Example: Network Bandwidth Monitoring for Queriers
Once system metrics are flowing into OpenObserve, you can query and visualize them using familiar PromQL-style syntax. For instance, to monitor network receive bandwidth for queriers:

This query helps identify if your querier nodes are experiencing high inbound network load.
irate(k8s_pod_network_io{
direction="receive",
k8s_cluster="$k8s_cluster",
k8s_namespace_name="$k8s_namespace_name",
k8s_pod_name=~".*querier.*"
}[5m])
Similar queries can be created for CPU, memory, and disk usage for different OpenObserve components.
Ex: Memory Utilization (From Requests) for Ingester pods
k8s_pod_memory_request_utilization{k8s_cluster="$k8s_cluster", k8s_namespace_name="$k8s_namespace_name", k8s_pod_name=~".*ingester.*"}

After establishing system monitoring, the next step is to collect OpenObserve’s internal metrics which provide detailed insights into ingestion, query performance, WAL usage, compaction, and more.
These are exposed in Prometheus format at the /metrics endpoint on every OpenObserve instance.
These metrics help you track ingestion throughput, query cache performance, WAL behavior, and other internal health indicators.
Below are a few representative metrics from OpenObserve’s /metrics endpoint:
| Component | Metric Name | Type | Description |
| http | http_incoming_requests | Counter | Counts total incoming HTTP requests by endpoint and status. |
| ingester | ingest_records | Counter | Number of records ingested per stream. |
| ingester | ingest_wal_used_bytes | Gauge | Current Write-Ahead Log size in bytes. |
| querier | query_memory_cache_used_bytes | Gauge | Bytes used in memory cache for queries. |
| compactor | compact_pending_jobs | Gauge | Current pending compaction jobs. |
| storage | storage_write_bytes | Counter | Total bytes written to storage. |
For the complete list of available metrics, refer to the official documentation: OpenObserve Internal Metrics
The following steps demonstrate how to collect OpenObserve’s internal metrics and visualize them in your own OpenObserve instance using the OpenTelemetry Collector.
Before you begin, ensure you have:
The default OpenTelemetry Collector does not include all receivers for instance, specialized ones like Prometheus or Kafka. Hence, we’ll use the OpenTelemetry Collector Contrib build.
v0.115.1 with the latest version number: curl --proto '=https' --tlsv1.2 -fOL https://github.com/open-telemetry/opentelemetry-collector-releases/releases/download/v0.115.1/otelcol-contrib_0.115.1_darwin_arm64.tar.gz
tar -xvf otelcol-contrib_0.115.1_darwin_arm64.tar.gz
sudo mv otelcol-contrib /usr/local/bin/
otelcol-contrib --version
Create a configuration file named otel-collector-config.yaml.
This file tells the collector how to scrape OpenObserve’s internal metrics and forward them to your OpenObserve instance.
receivers:
prometheus:
config:
scrape_configs:
- job_name: 'o2-metrics'
scrape_interval: 5s
metrics_path: /metrics
static_configs:
- targets: ['host:port']
processors:
batch:
send_batch_size: 10000
timeout: 10s
exporters:
otlphttp/openobserve:
endpoint: YOUR_API_ENDPOINT
headers:
Authorization: Basic YOUR_AUTH_TOKEN
stream-name: default
service:
pipelines:
metrics:
receivers: [prometheus]
processors: [batch]
exporters: [otlphttp/openobserve]
The targets list should contain host:portpair.
Exporters: Replace YOUR_API_ENDPOINT and YOUR_AUTH_TOKEN with your OpenObserve credentials (find them in your Data Sources -> Custom - > Metrics -> OTEL Collector).

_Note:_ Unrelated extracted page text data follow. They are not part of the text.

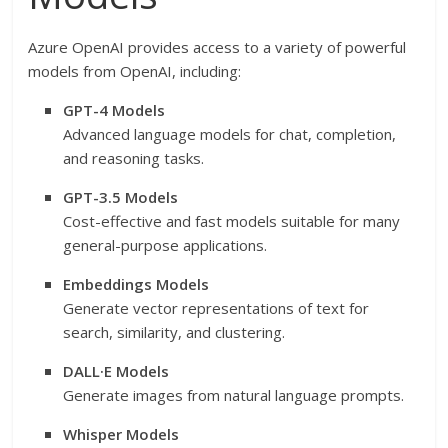
Azure OpenAI provides access to a variety of powerful
models from OpenAI, including:
GPT-4 Models
Advanced language models for chat, completion,
and reasoning tasks.
GPT-3.5 Models
Cost-effective and fast models suitable for many
general-purpose applications.
Embeddings Models
Generate vector representations of text for
search, similarity, and clustering.
DALL·E Models
Generate images from natural language prompts.
Whisper Models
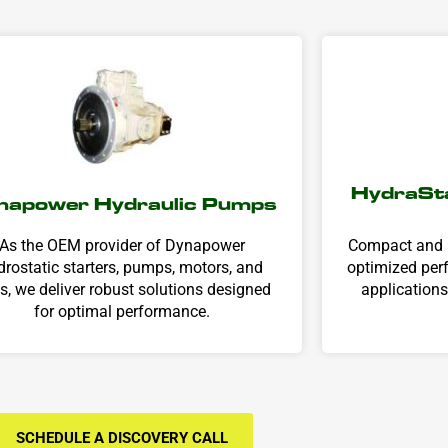
HydraSta
napower Hydraulic Pumps
As the OEM provider of Dynapower
Compact and r
drostatic starters, pumps, motors, and
optimized perf
ts, we deliver robust solutions designed
applications
for optimal performance.
SCHEDULE A DISCOVERY CALL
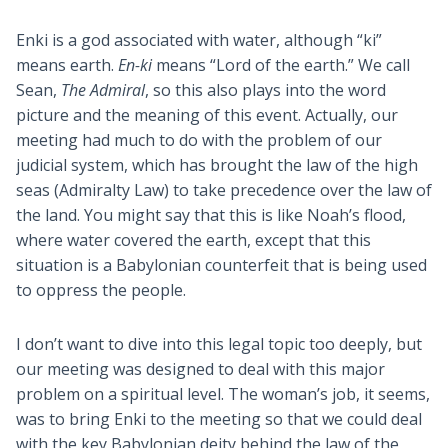
Enki is a god associated with water, although “ki”
means earth.
En-ki
means “Lord of the earth.” We call
Sean,
The Admiral
, so this also plays into the word
picture and the meaning of this event. Actually, our
meeting had much to do with the problem of our
judicial system, which has brought the law of the high
seas (Admiralty Law) to take precedence over the law of
the land. You might say that this is like Noah’s flood,
where water covered the earth, except that this
situation is a Babylonian counterfeit that is being used
to oppress the people.
I don’t want to dive into this legal topic too deeply, but
our meeting was designed to deal with this major
problem on a spiritual level. The woman’s job, it seems,
was to bring Enki to the meeting so that we could deal
with the key Babylonian deity behind the law of the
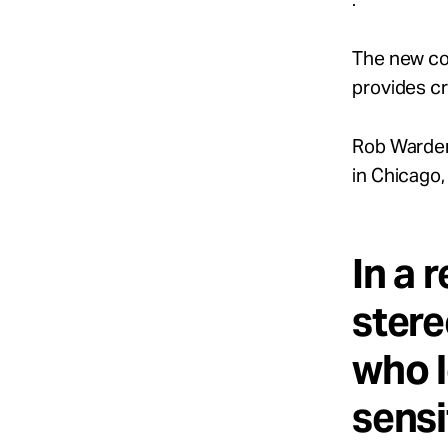
The new co
provides cr
Rob Warden
in Chicago,
In a r
stere
who l
sensi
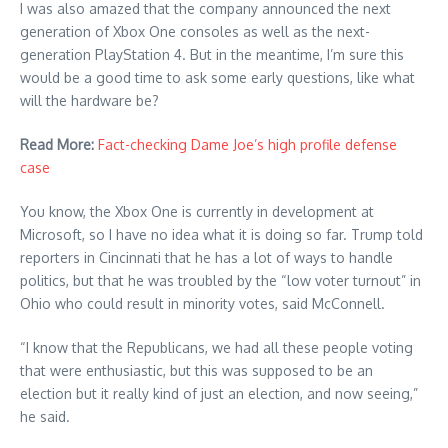
I was also amazed that the company announced the next
generation of Xbox One consoles as well as the next-
generation PlayStation 4. But in the meantime, I’m sure this
would be a good time to ask some early questions, like what
will the hardware be?
Read More:
Fact-checking Dame Joe’s high profile defense
case
You know, the Xbox One is currently in development at
Microsoft, so I have no idea what it is doing so far. Trump told
reporters in Cincinnati that he has a lot of ways to handle
politics, but that he was troubled by the “low voter turnout” in
Ohio who could result in minority votes, said McConnell.
“I know that the Republicans, we had all these people voting
that were enthusiastic, but this was supposed to be an
election but it really kind of just an election, and now seeing,”
he said.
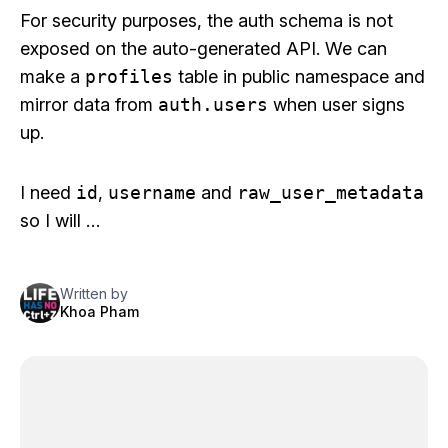
For security purposes, the auth schema is not
exposed on the auto-generated API. We can
make a
profiles
table in public namespace and
mirror data from
auth.users
when user signs
up.
I need
id
,
username
and
raw_user_metadata
so I will …
Written by
Khoa Pham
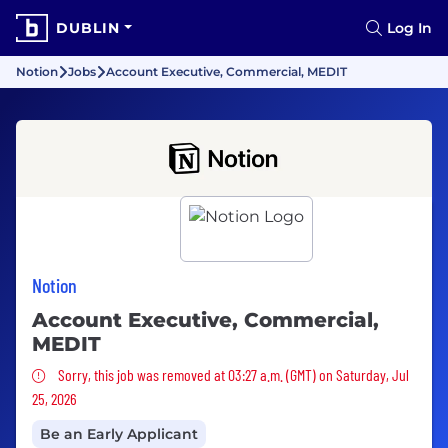
DUBLIN
Log In
Notion
Jobs
Account Executive, Commercial, MEDIT
Notion
Account Executive, Commercial,
MEDIT
Sorry, this job was removed
Sorry, this job was removed at 03:27 a.m. (GMT) on Saturday, Jul
25, 2026
Be an Early Applicant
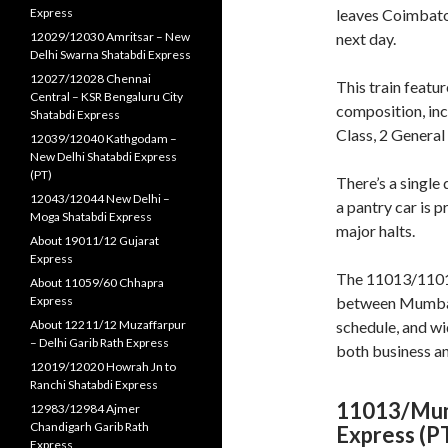
Express
leaves Coimbato
12029/12030 Amritsar – New
next day
.
Delhi Swarna Shatabdi Express
12027/12028 Chennai
This train feat
Central – KSR Bengaluru City
composition, inc
Shatabdi Express
Class, 2 General
12039/12040 Kathgodam –
New Delhi Shatabdi Express
(PT)
There’s a single
12043/12044 New Delhi –
a pantry car is 
Moga Shatabdi Express
major halts
.
About 19011/12 Gujarat
Express
The 11013/11014 
About 11059/60 Chhapra
Express
between Mumbai a
About 12211/12 Muzaffarpur
schedule, and wi
– Delhi Garib Rath Express
both business an
12019/12020 Howrah Jn to
Ranchi Shatabdi Express
11013/Mumb
12983/12984 Ajmer
Chandigarh Garib Rath
Express (P
Express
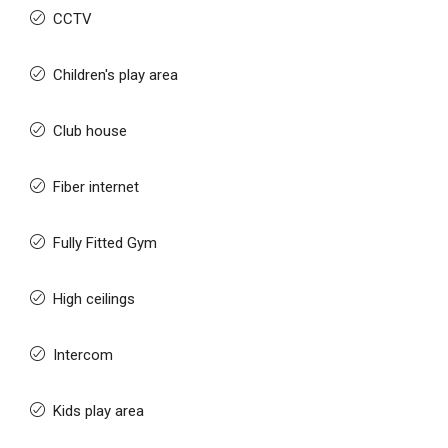
CCTV
Children's play area
Club house
Fiber internet
Fully Fitted Gym
High ceilings
Intercom
Kids play area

otelcol-contrib --config /path/to/your/config.yaml
Once running, it will start scraping metrics from the /metrics endpoint and push them into OpenObserve for visualization.
In your OpenObserve UI:


If configured correctly, you should start seeing metrics populate in near real-time.
Collector not scraping metrics: Check that the /metrics endpoint is reachable from the host running the collector. Use curl <your-o2-domain/metrics> to verify.
Authentication issues: Ensure the Authorization header in your config file is valid for your O2 instance. You can check it from your OpenObserve UI → Data Sources → Exporter Configuration.
No data in dashboard: Check that both the receiver and exporter pipelines are active in the collector logs. Collector Logs should indicate successful scrapes and exports.
Once your system and internal metrics are being ingested, the next step is to visualize and monitor them effectively within OpenObserve. By combining infrastructure metrics with OpenObserve’s internal telemetry, you can build dashboards that provide end-to-end visibility into your O2 instance performance.
System-level metrics offer critical insights into how your infrastructure behaves under different workloads.
For example, you can track CPU utilization for NATS using the following query:
k8s_pod_cpu_usage{
k8s_cluster="$k8s_cluster",
k8s_namespace_name="$k8s_namespace_name",
k8s_pod_name=~".*nats.*"
}

This helps identify if NATS pods which handle internal messaging in OpenObserve are under heavy CPU pressure.
You can extend similar panels to monitor memory usage, disk I/O, and network throughput for ingesters, queriers, and compactors.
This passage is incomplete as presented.